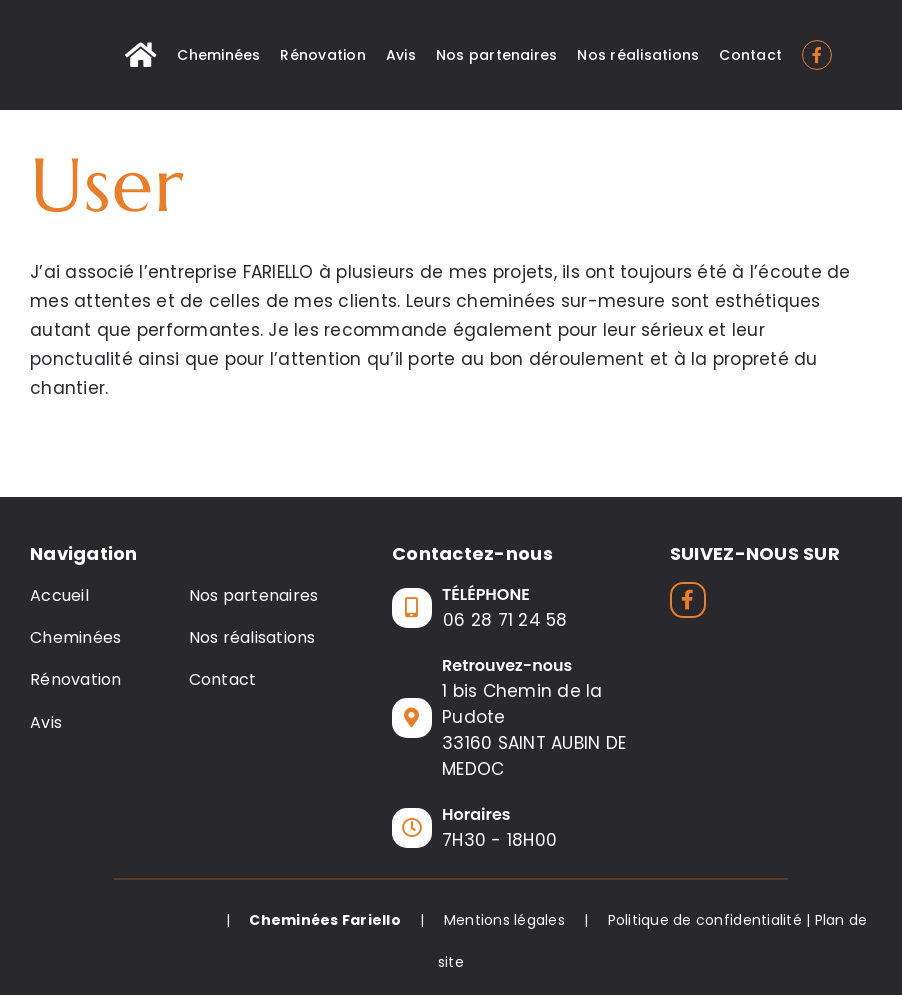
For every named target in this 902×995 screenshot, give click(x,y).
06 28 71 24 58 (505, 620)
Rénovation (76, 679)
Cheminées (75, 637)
+---+
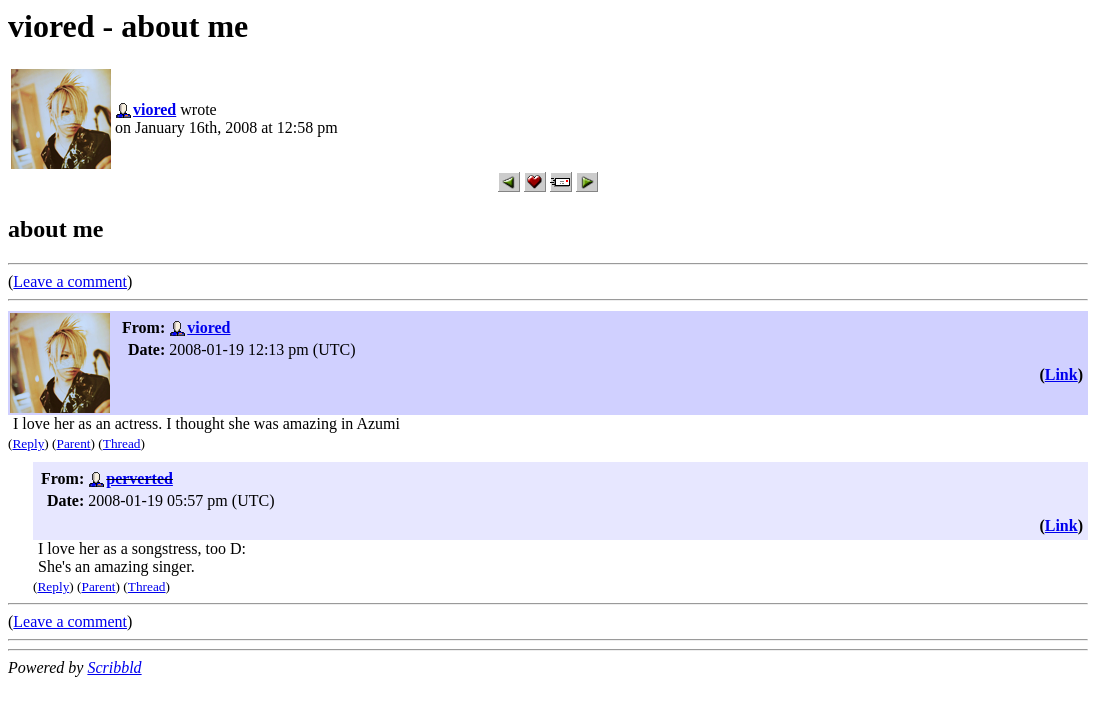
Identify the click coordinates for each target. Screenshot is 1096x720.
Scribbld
+---+
» **GOAL OF THE EXERCISE**
Filter the entries down to the lines with the word "click" in them.

» **ANSWER SPACE**
For every named target in this 902×995 screenshot, give click(x,y).
Identify the click coordinates for each target. Screenshot is 1096x720.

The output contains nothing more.